Now if we look at Chinese and Pakistani officials, they all sound upbeat about the rapid progress of CPEC projects and hope that the Gwadar Port will — in five years from now — become South Asia’s biggest shipping facility with a capacity of handling 13 million tonnes of cargo annually, likely to increase to 400 million tonnes annually by 2030.

More importantly, the Chinese use the Schenzen metaphor to denote their commitment to the development of Gwadar as a big industrial-based port for trans-shipments.
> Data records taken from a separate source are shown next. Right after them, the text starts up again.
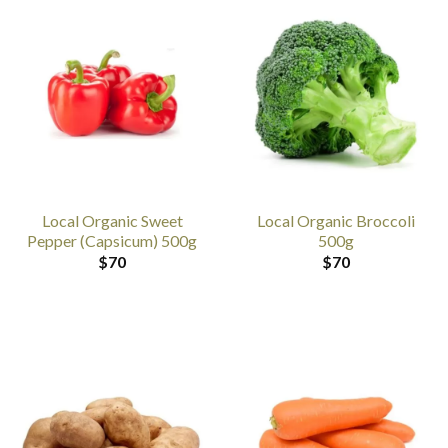
Local Organic Sweet
Local Organic Broccoli
Pepper (Capsicum) 500g
500g
$
70
$
70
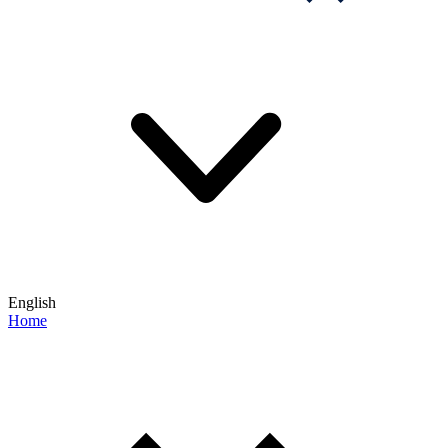
English
Home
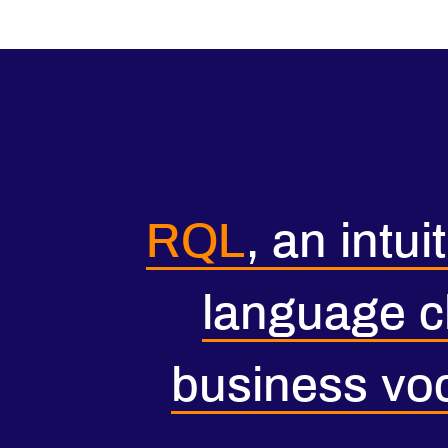
RQL
, an intui
language c
business vo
The progress thus far makes CPEC, the fastest of the six Belt and Road Initiative corridors that Beijing plans to establish.

But with Pakistan’s self-centered political leadership, unimaginative bureaucracy and an India-centric tactical military establishment, the journey to the Pakistani Schenzen will remain bumpy, lopsided, with the Chinese influence looming large all over.

To get there, and to optimally utilise Gwadar Port as well as CPEC-based development projects to the advantage of Pakistan in a geo-politically loaded environment, Pakistani leaders will need to pull up their socks and go beyond the current oratory and look-up to the Chinese for-bail-out mode. But unfortunately, Pakistan doesn’t have national leaders such as Xi Jinping, Narendra Modi, or Erdogan — all of whom have placed their people above personal business interests. It is a context between strategic positioning (by India-US) and a tactical mindset (Pakistan) that reels from bureaucratic incompetence, indifference (of leadership) and an establishment that is still driven more by the conventional security paradigm than guided by the modern ways (geo-economics) to trump the adversaries.

 

The author Imtiaz Gul is the Executive Director of the Center for Research and Security Studies (CRSS), Islamabad.